“As part of the deal, Vantage’s APAC business could buy Yondr’s data centre campus in Johor in a transaction valued at about US$1.6 billion,” the people said, asking not to be identified because the deliberations are private.
“Other co-investors, including sovereign wealth fund Abu Dhabi Investment Authority, are likely to join,” the people said.
“Deliberations are ongoing and no final decisions have been made,” the people said, adding that details such as valuation could still change.
Representatives for Boca Raton, Florida-based DigitalBridge, Vantage, Yondr and ADIA declined to comment.
Co-owned by DigitalBridge and La Caisse, Yondr operates as an independent company within DigitalBridge’s portfolio.
Vantage runs data centres for large-scale cloud-computing providers, artificial intelligence (AI) and other technology firms, according to its website.
Its APAC headquarters are in Singapore, and it has locations in Australia, Malaysia, Hong Kong, Japan and Taiwan.
DigitalBridge and Vantage already have close ties.

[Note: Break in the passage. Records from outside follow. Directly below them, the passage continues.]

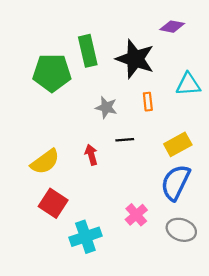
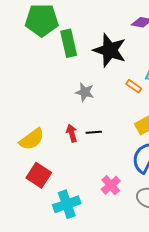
green pentagon: (52, 73) -> (42, 20), moved
orange rectangle: (148, 102) -> (134, 86), moved, turned -49
black line: (125, 140) -> (94, 132), moved

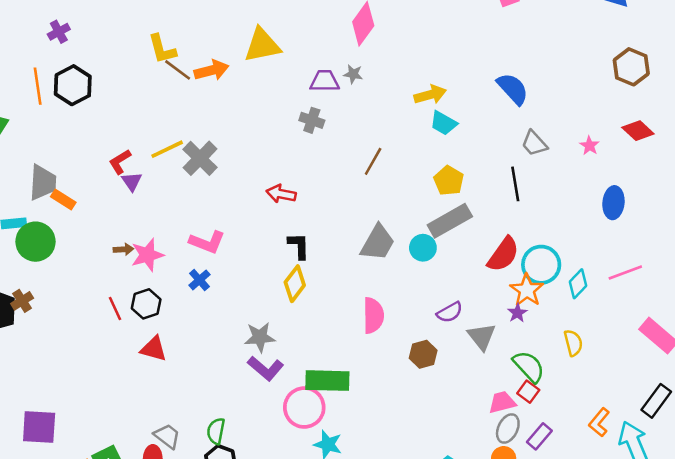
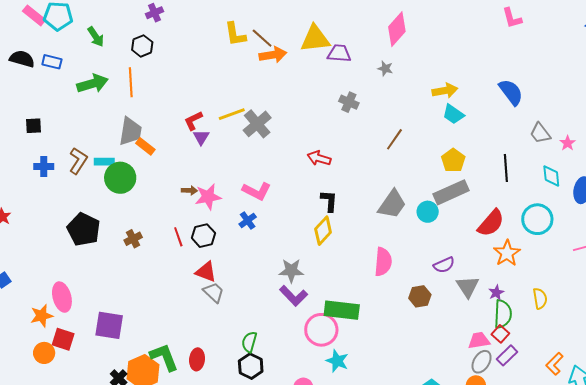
brown line: (178, 70) -> (262, 38), moved
purple trapezoid: (325, 81) -> (339, 53), moved
black hexagon: (73, 85) -> (142, 46), moved, size x0.7
orange line: (38, 86) -> (131, 82), moved
gray trapezoid: (534, 143) -> (540, 133), moved
cyan circle: (541, 265) -> (537, 219), moved
cyan diamond: (578, 284) -> (551, 176), moved, turned -55
brown cross: (22, 301) -> (133, 239), moved
purple star: (517, 313) -> (496, 293), moved
green semicircle: (529, 367) -> (503, 314), turned 40
gray trapezoid: (167, 436) -> (214, 292), moved
purple rectangle: (539, 436) -> (507, 355), moved

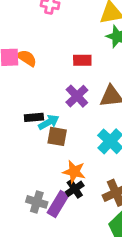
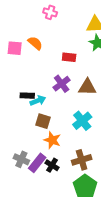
orange semicircle: (27, 58) -> (35, 43), moved
brown square: (57, 136) -> (43, 121), moved
black cross: (75, 189) -> (52, 165), moved, turned -32

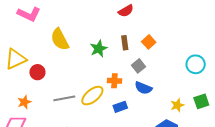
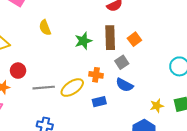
yellow semicircle: (60, 39) -> (45, 28), size x0.7
brown rectangle: (125, 43) -> (110, 38), size x1.6
red circle: (37, 72) -> (18, 71), moved

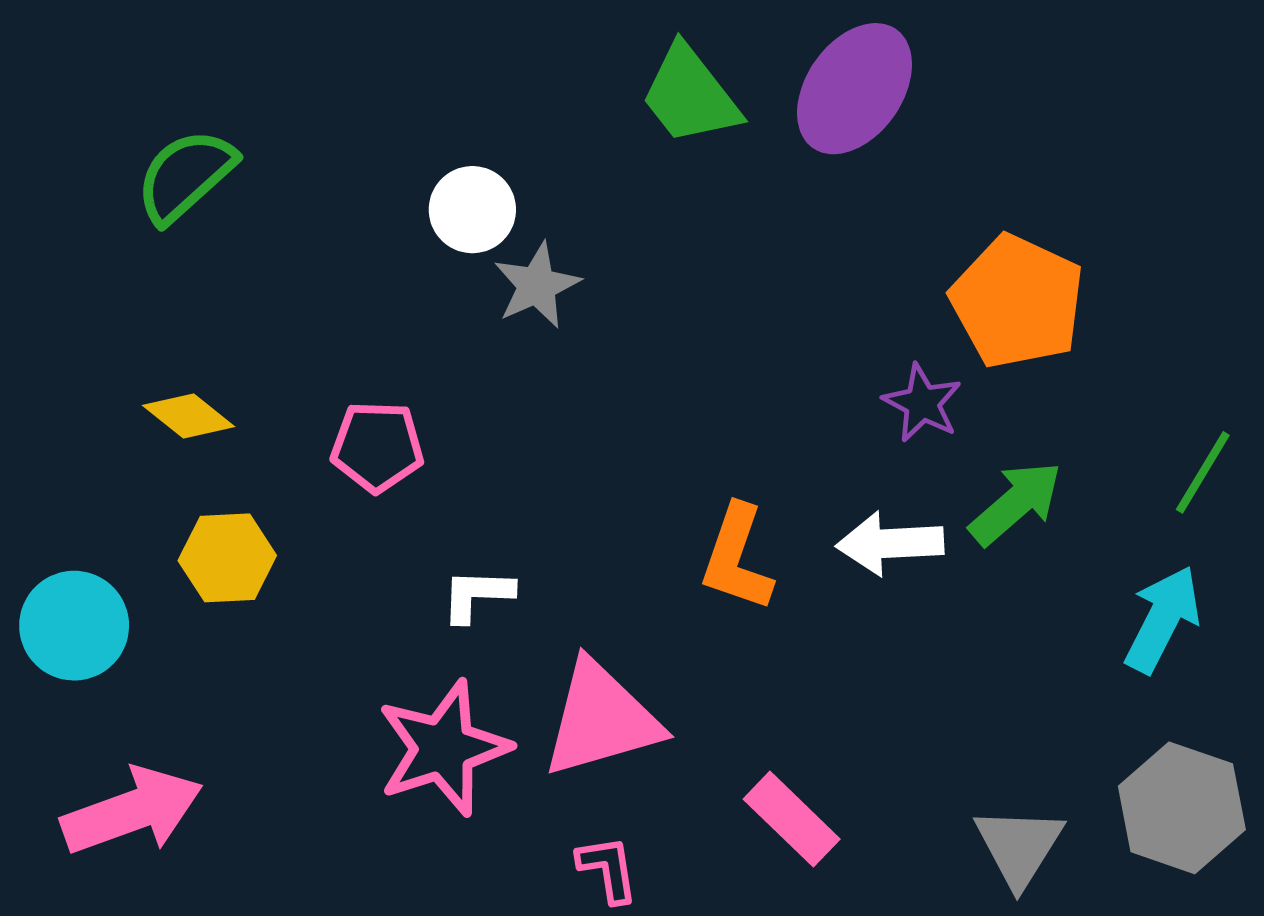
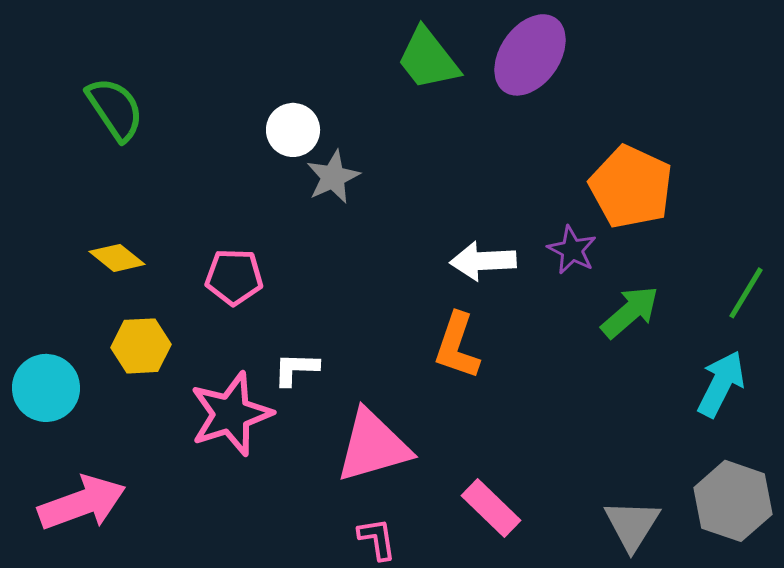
green semicircle: (185, 176) -> (115, 109), turned 98
white arrow: (890, 543) -> (483, 261), moved
pink star: (443, 748) -> (231, 414), moved

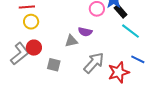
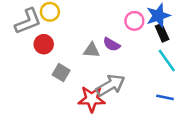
gray L-shape: (20, 54) -> (28, 21), moved
blue line: (138, 59) -> (165, 97), turned -32
red star: (119, 72) -> (92, 99), moved

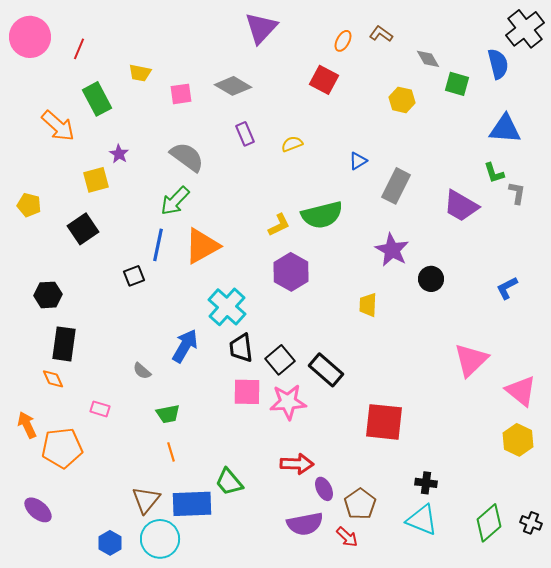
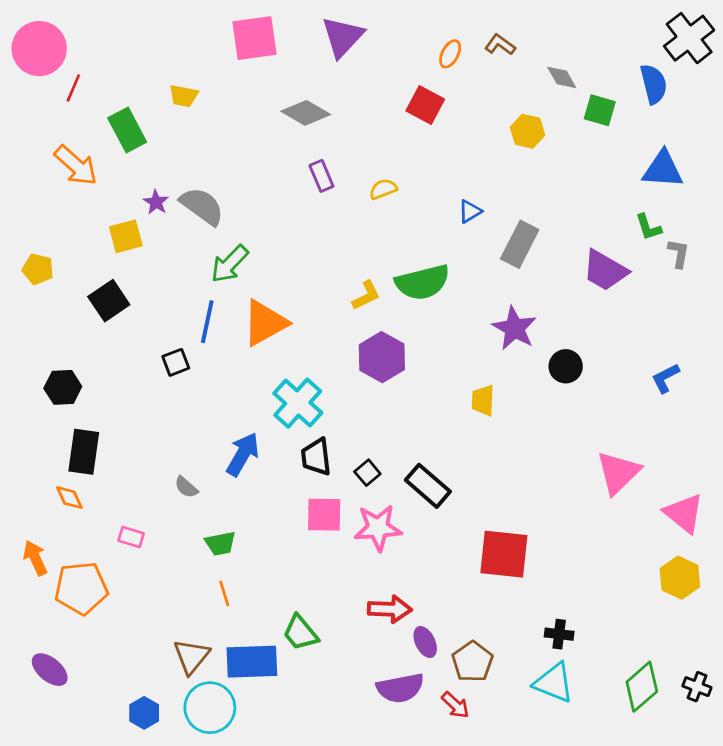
red line: (79, 49) -> (73, 88), moved
pink square: (181, 94) -> (254, 38), moved, size x1.6
gray semicircle: (187, 157) -> (202, 206), moved
black square: (280, 360) -> (367, 473), size x0.7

The former, along with Silver Lake Management, led a US$6.4 billion equity investment into Vantage last year that followed a €1.5 billion (US$1.7 billion) investment from AustralianSuper for Vantage’s Europe, Middle East and Africa operations.
Demand for AI and other data-intensive technologies is driving a wave of investment.
In July, Stonepeak Partners agreed to invest US$1.3 billion in data centre operator Princeton Digital Group to help its expansion across APAC.
Meanwhile, the China data centre business owned by Bain Capital’s Chindata Group Holdings Ltd has drawn interest from local bidders in a potential deal valued at ¥30 billion (US$4.2 billion).
Bloomberg News reported in August that DigitalBridge was considering raising as much as US$1 billion through a stake sale in Vantage’s APAC business.
“It also considered offloading its assets in Hong Kong for as much as US$500 million,” people familiar with the matter said last year.